Wednesday, September 10, 2008

What do you think about this?
Good idea? Bad idea?

Today, The New York Law Journal had an interesting article about law schools requiring Bar Prep courses as part of their curriculum. Excerpts from the article are below. What do you think about the idea? (Please feel free to post a comment.)

More Schools Offer Bar Prep Courses: Some faculty consider making exam prep classes a requirement

By Leigh Jones

During the first few sessions of "Advanced Analytical Skills" that William Doherty took at Pace Law School, he and his classmates ribbed each other about being in a remedial course.

"That was the joke for the first two weeks, then we were grateful to be in there," said Doherty, an attorney and a police officer in Floral Park, N.Y., who became licensed to practice last year.

The course that Doherty took was a bar exam preparation class offered for credit by Pace Law School in White Plains, N.Y.

Pace was one of the first schools to provide such a course after the American Bar Association (ABA) Section of Legal Education and Admissions to the Bar in 2005 began allowing schools to give bar prep courses for credit.

Since then, more schools have begun offering bar prep courses, and more are expected to do so following another rule change made at the ABA annual meeting in August.

COURSES CAN NOW BE REQUIRED

The recent change removed an interpretation of the rules pertaining to law school accreditation and enabled law schools to require students to take bar exam preparation courses in order to graduate.

More school-offered bar prep courses also are anticipated due to an ABA standard revised in February, which makes numerical pass rates a factor in accreditation.

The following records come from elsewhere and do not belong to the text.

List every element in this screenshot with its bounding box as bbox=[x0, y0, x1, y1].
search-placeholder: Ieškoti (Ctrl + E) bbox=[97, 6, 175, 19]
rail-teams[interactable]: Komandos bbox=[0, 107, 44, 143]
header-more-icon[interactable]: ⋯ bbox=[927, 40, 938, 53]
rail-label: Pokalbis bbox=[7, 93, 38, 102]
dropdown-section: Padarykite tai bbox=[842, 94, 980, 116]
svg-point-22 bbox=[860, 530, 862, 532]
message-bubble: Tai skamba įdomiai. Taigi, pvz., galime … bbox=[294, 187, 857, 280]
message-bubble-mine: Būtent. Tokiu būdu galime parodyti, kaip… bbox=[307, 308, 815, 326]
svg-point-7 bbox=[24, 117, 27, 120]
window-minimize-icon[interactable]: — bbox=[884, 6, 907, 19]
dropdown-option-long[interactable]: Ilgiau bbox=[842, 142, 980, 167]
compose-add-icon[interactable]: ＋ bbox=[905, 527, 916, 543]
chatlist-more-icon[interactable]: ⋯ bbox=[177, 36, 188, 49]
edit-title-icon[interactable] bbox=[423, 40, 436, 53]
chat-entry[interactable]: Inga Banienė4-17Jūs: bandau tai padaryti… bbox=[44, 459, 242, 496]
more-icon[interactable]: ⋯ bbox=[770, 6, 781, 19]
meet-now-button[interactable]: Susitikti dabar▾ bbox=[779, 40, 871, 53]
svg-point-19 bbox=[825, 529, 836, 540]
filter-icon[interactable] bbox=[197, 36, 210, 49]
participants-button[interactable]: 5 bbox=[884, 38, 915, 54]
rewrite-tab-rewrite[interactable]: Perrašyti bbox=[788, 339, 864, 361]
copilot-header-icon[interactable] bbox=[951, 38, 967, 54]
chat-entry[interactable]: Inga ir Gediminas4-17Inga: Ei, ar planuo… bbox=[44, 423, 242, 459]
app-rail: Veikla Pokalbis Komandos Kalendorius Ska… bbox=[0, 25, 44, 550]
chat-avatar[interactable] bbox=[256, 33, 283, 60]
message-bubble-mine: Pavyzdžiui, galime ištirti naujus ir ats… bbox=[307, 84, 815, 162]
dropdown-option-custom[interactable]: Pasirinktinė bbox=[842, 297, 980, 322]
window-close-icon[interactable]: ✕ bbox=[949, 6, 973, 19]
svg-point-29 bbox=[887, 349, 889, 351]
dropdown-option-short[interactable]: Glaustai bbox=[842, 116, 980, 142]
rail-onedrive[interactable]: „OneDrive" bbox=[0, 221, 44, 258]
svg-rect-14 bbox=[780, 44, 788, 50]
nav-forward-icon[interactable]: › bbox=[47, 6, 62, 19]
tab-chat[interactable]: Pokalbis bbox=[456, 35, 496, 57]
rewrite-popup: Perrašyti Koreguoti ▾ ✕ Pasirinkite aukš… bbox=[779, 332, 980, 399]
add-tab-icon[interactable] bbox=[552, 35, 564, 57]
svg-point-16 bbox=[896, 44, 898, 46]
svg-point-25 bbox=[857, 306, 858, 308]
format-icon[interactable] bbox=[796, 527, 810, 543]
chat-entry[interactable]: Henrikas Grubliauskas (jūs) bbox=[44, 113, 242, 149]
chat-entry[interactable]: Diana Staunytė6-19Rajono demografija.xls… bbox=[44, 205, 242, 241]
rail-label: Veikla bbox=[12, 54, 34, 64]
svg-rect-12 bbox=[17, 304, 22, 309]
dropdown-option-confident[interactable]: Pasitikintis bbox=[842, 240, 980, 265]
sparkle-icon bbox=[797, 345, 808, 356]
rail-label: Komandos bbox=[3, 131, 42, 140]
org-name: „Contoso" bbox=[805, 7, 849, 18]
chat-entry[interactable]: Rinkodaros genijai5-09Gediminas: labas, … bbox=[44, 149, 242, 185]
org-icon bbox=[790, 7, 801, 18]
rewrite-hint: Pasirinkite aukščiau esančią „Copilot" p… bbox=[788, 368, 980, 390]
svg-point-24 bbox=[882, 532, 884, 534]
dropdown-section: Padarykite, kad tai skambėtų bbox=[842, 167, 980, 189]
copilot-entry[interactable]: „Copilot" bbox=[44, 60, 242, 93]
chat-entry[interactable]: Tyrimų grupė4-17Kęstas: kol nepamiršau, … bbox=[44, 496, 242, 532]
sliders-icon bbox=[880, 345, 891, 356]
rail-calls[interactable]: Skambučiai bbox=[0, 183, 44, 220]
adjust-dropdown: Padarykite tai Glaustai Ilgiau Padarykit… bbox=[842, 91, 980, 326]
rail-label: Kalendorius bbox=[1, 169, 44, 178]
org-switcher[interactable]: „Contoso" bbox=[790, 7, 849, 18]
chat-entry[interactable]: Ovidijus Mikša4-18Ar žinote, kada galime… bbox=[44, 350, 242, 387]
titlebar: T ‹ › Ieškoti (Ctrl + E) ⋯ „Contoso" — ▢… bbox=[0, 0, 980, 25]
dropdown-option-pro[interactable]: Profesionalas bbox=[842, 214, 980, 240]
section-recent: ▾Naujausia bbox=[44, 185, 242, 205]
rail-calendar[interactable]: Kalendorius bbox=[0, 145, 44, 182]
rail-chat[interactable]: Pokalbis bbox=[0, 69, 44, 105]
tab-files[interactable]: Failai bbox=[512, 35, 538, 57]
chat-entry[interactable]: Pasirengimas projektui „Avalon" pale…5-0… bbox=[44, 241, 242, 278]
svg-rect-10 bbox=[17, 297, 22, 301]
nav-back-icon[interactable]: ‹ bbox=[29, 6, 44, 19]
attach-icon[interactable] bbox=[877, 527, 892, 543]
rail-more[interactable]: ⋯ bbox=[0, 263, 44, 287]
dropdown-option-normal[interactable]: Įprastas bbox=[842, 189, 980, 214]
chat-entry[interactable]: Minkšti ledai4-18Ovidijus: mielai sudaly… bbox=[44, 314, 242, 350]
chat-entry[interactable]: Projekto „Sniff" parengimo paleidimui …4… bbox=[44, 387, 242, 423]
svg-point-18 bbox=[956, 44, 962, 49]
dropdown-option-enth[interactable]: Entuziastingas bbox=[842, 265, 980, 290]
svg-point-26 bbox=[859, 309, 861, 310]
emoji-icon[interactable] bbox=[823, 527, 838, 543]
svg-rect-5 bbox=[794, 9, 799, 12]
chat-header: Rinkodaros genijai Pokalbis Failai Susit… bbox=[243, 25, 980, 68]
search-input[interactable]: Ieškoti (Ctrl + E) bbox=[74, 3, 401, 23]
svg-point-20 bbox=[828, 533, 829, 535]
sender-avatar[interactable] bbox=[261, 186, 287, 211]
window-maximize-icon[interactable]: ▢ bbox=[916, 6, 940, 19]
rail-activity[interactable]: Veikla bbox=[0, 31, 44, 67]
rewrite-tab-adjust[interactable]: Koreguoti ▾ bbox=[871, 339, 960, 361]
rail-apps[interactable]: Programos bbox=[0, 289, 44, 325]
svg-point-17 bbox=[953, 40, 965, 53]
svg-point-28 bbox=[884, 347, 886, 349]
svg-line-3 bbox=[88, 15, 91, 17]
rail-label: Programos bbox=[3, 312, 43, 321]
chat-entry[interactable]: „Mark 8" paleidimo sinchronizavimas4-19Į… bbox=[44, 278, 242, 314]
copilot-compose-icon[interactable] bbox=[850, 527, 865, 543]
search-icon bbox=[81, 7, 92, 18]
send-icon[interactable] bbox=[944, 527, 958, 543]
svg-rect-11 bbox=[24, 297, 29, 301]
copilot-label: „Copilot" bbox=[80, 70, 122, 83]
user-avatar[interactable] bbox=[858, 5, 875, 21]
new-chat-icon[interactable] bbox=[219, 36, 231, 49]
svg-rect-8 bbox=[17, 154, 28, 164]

"I don't know if I would've passed without the class," said Doherty about the course he took at Pace. He passed the New York state bar exam on his first try after the law school encouraged him to take the course. His grade-point average at the time was around 3.1, he said.

* * *

Some of the courses focus on the multiple-choice portion of the exam. Others aim to hone essay-writing skills or prepare students for performance test components of bar exams.

At the University of the Pacific McGeorge School of Law in Sacramento, Calif., "Practical and Persuasive Writing" is a pass-fail, two-unit course designed to help students on the written portion and the performance test of the California bar exam. In the fall, some 75 students took the class. In the spring, about 110 students were enrolled.

Pacific McGeorge will consider making the course mandatory for a portion of its third-year classes, said Timothy E. Naccarato, assistant dean for academic programs at the law school.

* * *

For now, many of the schools offering bar prep courses are middle-tier institutions. They want to help ensure that their students, who often have lower Law School Admission Test scores and lower undergraduate grades, can pass the bar at percentages that are comparable to higher-ranked schools, particularly in their own jurisdictions.

The John Marshall Law School is expected to consider requiring some of its students to take a bar preparation course, said Corinne Morrissey, director of academic achievement at the Chicago law school. She teaches "Legal Fundamentals," a course that focuses on the six subjects tested on the multiple-choice part of the bar exam.

* * *

"The principal thing we found out is that it really causes these people to become aware of how difficult the bar exam is," she said.

2 comments:

Anonymous said...

Great idea. Make it a mandatory Spring 3L class or at least highly recommend it. One class geared toward the bar exam won't upset people enough to get any serious opposition. Pick up the bar pass rate and pick up the rankings.

Anonymous said...

As a prospective student, I would appreciate having this course available to me, required or not.